Exercise prompt:
Starting from the line with "FREE DRINK☆", transcribe each line to the end of the records below. Copy them exactly and write nothing else.

Start of Block

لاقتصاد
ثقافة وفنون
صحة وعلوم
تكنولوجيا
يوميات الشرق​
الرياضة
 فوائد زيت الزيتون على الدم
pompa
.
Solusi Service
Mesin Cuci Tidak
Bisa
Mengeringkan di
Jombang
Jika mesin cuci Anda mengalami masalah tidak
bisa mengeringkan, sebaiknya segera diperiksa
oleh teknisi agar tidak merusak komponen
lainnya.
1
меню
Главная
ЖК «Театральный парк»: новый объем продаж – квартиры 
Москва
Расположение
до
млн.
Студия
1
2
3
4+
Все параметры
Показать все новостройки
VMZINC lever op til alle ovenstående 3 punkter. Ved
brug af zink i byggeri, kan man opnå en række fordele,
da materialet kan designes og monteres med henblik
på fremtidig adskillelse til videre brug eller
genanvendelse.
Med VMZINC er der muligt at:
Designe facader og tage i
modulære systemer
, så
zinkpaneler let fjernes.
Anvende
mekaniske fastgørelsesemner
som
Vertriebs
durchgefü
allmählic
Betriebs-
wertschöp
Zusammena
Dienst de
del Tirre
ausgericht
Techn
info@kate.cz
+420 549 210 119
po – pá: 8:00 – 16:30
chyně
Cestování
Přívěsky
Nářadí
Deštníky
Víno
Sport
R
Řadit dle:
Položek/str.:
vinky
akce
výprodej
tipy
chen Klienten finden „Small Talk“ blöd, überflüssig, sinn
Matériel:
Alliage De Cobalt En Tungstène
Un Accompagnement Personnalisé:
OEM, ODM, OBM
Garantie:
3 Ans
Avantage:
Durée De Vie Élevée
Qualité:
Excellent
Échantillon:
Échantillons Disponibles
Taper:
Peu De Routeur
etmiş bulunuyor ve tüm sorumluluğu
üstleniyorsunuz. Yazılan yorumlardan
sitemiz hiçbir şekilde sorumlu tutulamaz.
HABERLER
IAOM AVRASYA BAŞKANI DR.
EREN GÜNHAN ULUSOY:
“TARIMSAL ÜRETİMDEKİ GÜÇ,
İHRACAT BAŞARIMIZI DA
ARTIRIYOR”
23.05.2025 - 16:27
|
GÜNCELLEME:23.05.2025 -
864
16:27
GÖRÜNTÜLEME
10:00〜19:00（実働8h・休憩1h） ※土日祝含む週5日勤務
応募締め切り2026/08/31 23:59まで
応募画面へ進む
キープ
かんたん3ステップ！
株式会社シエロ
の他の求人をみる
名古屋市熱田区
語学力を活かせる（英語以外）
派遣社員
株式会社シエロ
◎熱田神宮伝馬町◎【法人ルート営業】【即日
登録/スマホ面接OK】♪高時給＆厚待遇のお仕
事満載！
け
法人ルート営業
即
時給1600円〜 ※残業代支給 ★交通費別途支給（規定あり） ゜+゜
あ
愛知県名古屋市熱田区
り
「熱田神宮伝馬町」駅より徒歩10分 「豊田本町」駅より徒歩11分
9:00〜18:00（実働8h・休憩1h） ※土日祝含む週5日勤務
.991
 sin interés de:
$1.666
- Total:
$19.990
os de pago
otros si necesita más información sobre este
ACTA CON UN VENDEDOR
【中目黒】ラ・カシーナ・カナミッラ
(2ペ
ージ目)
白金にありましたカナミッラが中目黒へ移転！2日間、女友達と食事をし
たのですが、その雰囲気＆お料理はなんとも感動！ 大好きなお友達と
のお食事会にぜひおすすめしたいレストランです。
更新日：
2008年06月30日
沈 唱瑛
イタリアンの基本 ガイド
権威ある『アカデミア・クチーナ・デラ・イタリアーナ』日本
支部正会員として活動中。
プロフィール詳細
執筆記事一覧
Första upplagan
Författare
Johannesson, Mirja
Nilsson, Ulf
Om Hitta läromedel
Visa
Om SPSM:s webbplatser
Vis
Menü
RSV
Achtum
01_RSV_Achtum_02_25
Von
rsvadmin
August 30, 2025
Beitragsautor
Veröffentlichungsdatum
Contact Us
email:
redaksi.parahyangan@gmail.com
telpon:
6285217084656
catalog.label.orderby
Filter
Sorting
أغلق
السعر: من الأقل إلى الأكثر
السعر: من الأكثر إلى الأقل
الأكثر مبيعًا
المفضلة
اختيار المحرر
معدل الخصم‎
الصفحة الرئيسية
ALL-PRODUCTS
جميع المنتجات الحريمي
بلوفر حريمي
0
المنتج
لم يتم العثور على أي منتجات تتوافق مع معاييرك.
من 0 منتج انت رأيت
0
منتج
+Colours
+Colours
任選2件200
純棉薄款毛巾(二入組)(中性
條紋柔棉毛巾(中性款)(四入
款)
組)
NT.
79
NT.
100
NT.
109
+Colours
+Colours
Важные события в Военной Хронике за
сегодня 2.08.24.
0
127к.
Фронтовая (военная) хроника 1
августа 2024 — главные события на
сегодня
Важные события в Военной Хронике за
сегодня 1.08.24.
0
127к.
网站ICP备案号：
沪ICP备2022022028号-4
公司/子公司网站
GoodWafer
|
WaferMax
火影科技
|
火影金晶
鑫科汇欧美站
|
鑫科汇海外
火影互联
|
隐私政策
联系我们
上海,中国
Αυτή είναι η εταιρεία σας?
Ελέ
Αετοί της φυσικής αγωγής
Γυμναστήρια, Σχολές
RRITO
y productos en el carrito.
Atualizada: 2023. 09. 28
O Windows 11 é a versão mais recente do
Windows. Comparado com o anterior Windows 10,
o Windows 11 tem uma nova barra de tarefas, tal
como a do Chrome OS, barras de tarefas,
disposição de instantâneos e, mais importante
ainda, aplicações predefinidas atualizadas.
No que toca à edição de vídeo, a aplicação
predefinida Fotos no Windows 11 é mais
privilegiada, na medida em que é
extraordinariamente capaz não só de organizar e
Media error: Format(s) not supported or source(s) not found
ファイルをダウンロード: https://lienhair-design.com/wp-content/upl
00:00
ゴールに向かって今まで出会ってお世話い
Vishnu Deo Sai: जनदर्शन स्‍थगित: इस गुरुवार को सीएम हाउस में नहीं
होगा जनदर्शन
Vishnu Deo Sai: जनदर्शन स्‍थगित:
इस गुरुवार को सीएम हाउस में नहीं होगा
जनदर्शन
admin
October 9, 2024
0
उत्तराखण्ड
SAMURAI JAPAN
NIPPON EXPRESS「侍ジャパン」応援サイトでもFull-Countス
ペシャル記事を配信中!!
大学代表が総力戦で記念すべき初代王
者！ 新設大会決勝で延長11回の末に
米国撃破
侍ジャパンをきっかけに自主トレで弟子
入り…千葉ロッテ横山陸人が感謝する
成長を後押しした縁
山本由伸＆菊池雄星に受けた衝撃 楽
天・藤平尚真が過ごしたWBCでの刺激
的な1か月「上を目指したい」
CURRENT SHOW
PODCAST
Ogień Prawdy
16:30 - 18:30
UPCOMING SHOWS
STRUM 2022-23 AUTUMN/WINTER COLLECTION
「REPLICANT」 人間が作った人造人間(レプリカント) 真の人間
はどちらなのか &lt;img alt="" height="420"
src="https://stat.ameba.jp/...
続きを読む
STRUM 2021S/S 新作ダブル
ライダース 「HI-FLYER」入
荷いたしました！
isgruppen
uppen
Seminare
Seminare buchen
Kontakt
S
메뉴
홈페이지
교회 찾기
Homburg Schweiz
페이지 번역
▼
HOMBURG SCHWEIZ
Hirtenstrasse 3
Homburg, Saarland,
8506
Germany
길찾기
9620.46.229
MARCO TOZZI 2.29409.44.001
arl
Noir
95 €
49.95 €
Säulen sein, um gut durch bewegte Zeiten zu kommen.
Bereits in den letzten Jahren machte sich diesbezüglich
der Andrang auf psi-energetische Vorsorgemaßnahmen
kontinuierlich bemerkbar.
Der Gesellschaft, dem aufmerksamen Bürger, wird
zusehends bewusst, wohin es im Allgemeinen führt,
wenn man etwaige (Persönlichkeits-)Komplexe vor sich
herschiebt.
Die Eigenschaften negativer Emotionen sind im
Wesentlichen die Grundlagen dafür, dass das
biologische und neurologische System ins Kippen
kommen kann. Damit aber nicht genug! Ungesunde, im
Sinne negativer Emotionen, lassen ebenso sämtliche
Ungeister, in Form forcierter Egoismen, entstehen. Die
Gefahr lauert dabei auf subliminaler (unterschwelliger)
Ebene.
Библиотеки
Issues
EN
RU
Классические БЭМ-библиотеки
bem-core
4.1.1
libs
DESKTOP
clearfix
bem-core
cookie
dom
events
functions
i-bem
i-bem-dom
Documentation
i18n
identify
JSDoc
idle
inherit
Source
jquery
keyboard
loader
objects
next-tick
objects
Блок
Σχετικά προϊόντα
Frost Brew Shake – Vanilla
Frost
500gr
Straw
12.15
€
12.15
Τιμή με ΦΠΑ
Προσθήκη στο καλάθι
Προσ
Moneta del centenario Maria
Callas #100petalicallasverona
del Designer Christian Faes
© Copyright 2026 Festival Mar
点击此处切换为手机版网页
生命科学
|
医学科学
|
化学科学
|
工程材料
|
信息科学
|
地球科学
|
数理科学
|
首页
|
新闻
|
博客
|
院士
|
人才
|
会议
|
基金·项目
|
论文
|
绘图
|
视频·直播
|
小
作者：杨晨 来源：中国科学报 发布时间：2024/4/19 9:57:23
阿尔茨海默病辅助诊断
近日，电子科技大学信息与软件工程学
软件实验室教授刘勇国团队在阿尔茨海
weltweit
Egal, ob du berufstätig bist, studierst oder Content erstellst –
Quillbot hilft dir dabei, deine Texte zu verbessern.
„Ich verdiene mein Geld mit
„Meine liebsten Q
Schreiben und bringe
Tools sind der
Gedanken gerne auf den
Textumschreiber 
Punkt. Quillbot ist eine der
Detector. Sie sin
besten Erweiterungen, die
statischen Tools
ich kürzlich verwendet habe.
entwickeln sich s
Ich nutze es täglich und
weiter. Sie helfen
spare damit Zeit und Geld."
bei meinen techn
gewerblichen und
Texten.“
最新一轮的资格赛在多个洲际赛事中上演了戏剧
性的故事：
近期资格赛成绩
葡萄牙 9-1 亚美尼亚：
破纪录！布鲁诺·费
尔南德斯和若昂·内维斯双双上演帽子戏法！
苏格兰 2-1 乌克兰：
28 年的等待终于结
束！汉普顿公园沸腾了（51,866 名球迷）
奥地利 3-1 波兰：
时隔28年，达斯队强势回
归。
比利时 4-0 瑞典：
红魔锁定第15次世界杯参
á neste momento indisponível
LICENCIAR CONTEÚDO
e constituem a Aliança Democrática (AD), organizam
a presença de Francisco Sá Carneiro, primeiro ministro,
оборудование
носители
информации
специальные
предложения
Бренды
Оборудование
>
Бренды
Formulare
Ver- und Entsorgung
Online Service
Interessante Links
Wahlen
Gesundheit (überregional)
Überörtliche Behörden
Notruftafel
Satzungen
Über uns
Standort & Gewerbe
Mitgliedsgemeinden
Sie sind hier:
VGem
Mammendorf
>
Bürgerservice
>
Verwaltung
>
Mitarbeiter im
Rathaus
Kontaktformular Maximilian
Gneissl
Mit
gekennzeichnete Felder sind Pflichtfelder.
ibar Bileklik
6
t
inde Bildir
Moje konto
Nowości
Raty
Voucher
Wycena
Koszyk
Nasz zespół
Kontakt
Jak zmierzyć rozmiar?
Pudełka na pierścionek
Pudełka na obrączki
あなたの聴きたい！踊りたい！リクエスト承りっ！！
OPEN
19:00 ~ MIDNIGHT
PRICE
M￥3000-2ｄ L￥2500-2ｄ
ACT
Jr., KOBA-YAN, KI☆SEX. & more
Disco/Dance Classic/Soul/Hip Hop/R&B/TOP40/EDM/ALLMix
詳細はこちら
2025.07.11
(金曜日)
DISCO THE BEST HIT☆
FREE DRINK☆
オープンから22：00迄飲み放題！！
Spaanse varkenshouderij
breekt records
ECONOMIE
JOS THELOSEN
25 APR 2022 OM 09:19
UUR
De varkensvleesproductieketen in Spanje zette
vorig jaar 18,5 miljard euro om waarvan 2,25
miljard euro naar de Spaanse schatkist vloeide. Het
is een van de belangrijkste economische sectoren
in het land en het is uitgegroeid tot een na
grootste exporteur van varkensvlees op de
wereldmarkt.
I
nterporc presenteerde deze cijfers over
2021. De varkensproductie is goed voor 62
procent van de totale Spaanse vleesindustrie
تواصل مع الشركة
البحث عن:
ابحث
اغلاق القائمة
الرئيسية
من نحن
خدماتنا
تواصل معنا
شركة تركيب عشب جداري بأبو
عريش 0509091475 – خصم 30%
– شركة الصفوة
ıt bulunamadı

End of Block

Answer space:
FREE DRINK☆
オープンから22：00迄飲み放題！！
Spaanse varkenshouderij
breekt records
ECONOMIE
JOS THELOSEN
25 APR 2022 OM 09:19
UUR
De varkensvleesproductieketen in Spanje zette
vorig jaar 18,5 miljard euro om waarvan 2,25
miljard euro naar de Spaanse schatkist vloeide. Het
is een van de belangrijkste economische sectoren
in het land en het is uitgegroeid tot een na
grootste exporteur van varkensvlees op de
wereldmarkt.
I
nterporc presenteerde deze cijfers over
2021. De varkensproductie is goed voor 62
procent van de totale Spaanse vleesindustrie
تواصل مع الشركة
البحث عن:
ابحث
اغلاق القائمة
الرئيسية
من نحن
خدماتنا
تواصل معنا
شركة تركيب عشب جداري بأبو
عريش 0509091475 – خصم 30%
– شركة الصفوة
ıt bulunamadı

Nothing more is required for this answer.